Datasets Used:
It would be incredibly interesting to perform sentiment analysis on tweets made around the time of the US 2020 Presidential Election and see if we can infer anything out of it. We will be using two data sets, one containing tweets featuring #JoeBiden or #Biden, and the other containing tweets featuring #DonaldTrump or #Trump. The data sets may have some overlap between them.
library("syuzhet")
library("ggplot2")
library("cowplot")
library("forcats")
library("gridExtra")
library("tidyverse")
library("zoo")
library("usmap")
We will load our datasets and clean it up a little bit so that it’s ready for use.

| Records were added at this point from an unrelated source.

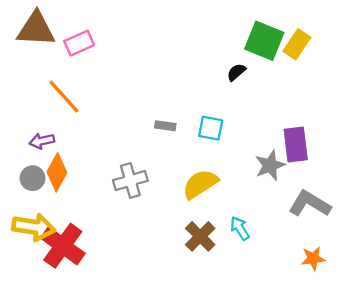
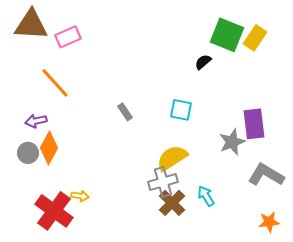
gray rectangle: (165, 126) -> (125, 112), moved, turned 48
gray cross: (130, 180) -> (163, 182), moved
yellow arrow: (34, 227) -> (80, 196), moved, size x0.5

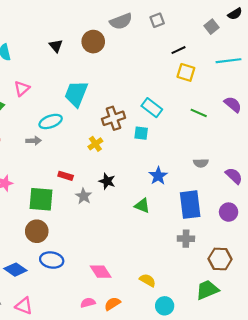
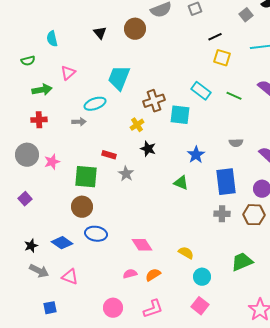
cyan rectangle: (152, 108) -> (201, 91), moved
cyan square: (141, 133) -> (180, 115), size x1.5
black star: (107, 181) -> (148, 149), moved
brown hexagon: (220, 259) -> (254, 215), moved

data_biden = read.csv("archive/hashtag_joebiden.csv")
data_trump = read.csv("archive/hashtag_donaldtrump.csv")
# This dataset contains some bogus rows, this will filter them out
data_biden = data_biden[!is.na(as.POSIXct(as.character(data_biden$created_at), format = "%Y-%m-%d %H:%M:%S")),]
data_trump = data_trump[!is.na(as.POSIXct(as.character(data_trump$created_at), format = "%Y-%m-%d %H:%M:%S")),]

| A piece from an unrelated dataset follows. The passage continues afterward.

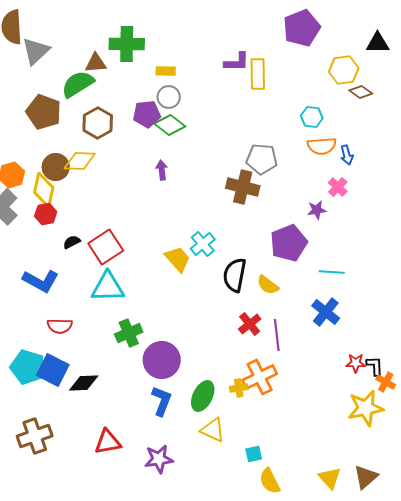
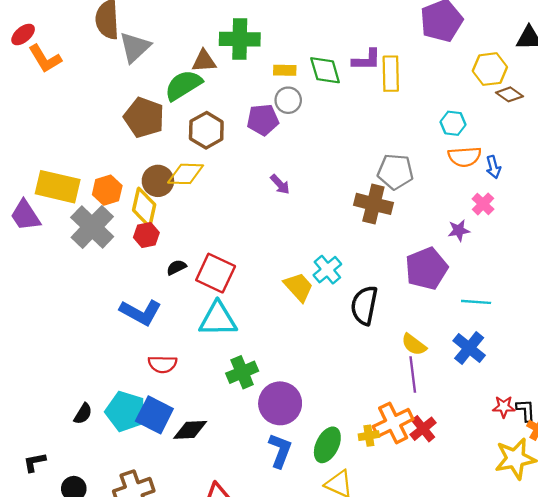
green diamond: (170, 125) -> (325, 70), moved, turned 36
purple arrow: (162, 170) -> (280, 184), turned 144
red square: (106, 247) -> (216, 273), turned -32
yellow semicircle: (268, 285) -> (414, 345), moved
red cross: (250, 324) -> (423, 429), moved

# This dataset also apparently contains some duplicates, so we will filter them out
# 'tweet_id' should be unique for every tweet
data_biden = data_biden %>% distinct(tweet_id, .keep_all = TRUE)

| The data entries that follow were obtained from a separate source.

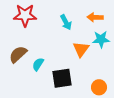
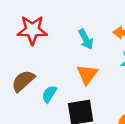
orange triangle: (81, 49) -> (87, 74), moved

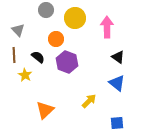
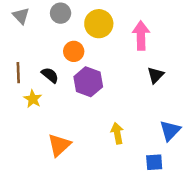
gray triangle: (18, 30) -> (21, 16), moved
black triangle: (118, 57) -> (156, 75), turned 40
blue triangle: (117, 83) -> (170, 131), moved, turned 36
yellow arrow: (89, 101) -> (117, 133), turned -56

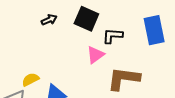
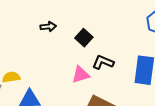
black square: (86, 19) -> (84, 38), size x0.7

data_trump = data_trump %>% distinct(tweet_id, .keep_all = TRUE)
The columns we care about are the location columns.
normalized_sum = function(x)
{
missing = sum(x == "")
present = sum(x != "")
total = missing + present
output = missing/total
output
}
na_biden_sums = sapply(data_biden[,c("lat", "long", "city", "state", "state_code", "country")], normalized_sum)
na_biden = data.frame(columns = factor(names(na_biden_sums)), na_sum = as.numeric(na_biden_sums))
na_biden$candidate = "biden"
na_trump_sums = sapply(data_trump[,c("lat", "long", "city", "state", "state_code", "country")], normalized_sum)
na_trump = data.frame(columns = factor(names(na_trump_sums)), na_sum = as.numeric(na_trump_sums))
na_trump$candidate = "trump"
na_data = rbind(na_biden, na_trump)
g = ggplot(data = na_data, mapping = aes(x = columns, y = na_sum, fill = candidate)) +
geom_bar(stat="identity", position="dodge") +
scale_y_continuous(labels = scales::percent) +
scale_fill_brewer(palette="Set1", direction=-1) +
labs(title = "Percentage of Tweets Missing Location Data") +
ylab(label = "percentage of tweets")
print(g)
That’s quite a lot of missing values. The upside to this is that our sentiment analysis won’t take as long.
filter_loc = function(df) subset(df, !(df$state_code %in% c("", "PR", "MP", "GU")) & (df$country == "United States" | df$country == "United States of America"))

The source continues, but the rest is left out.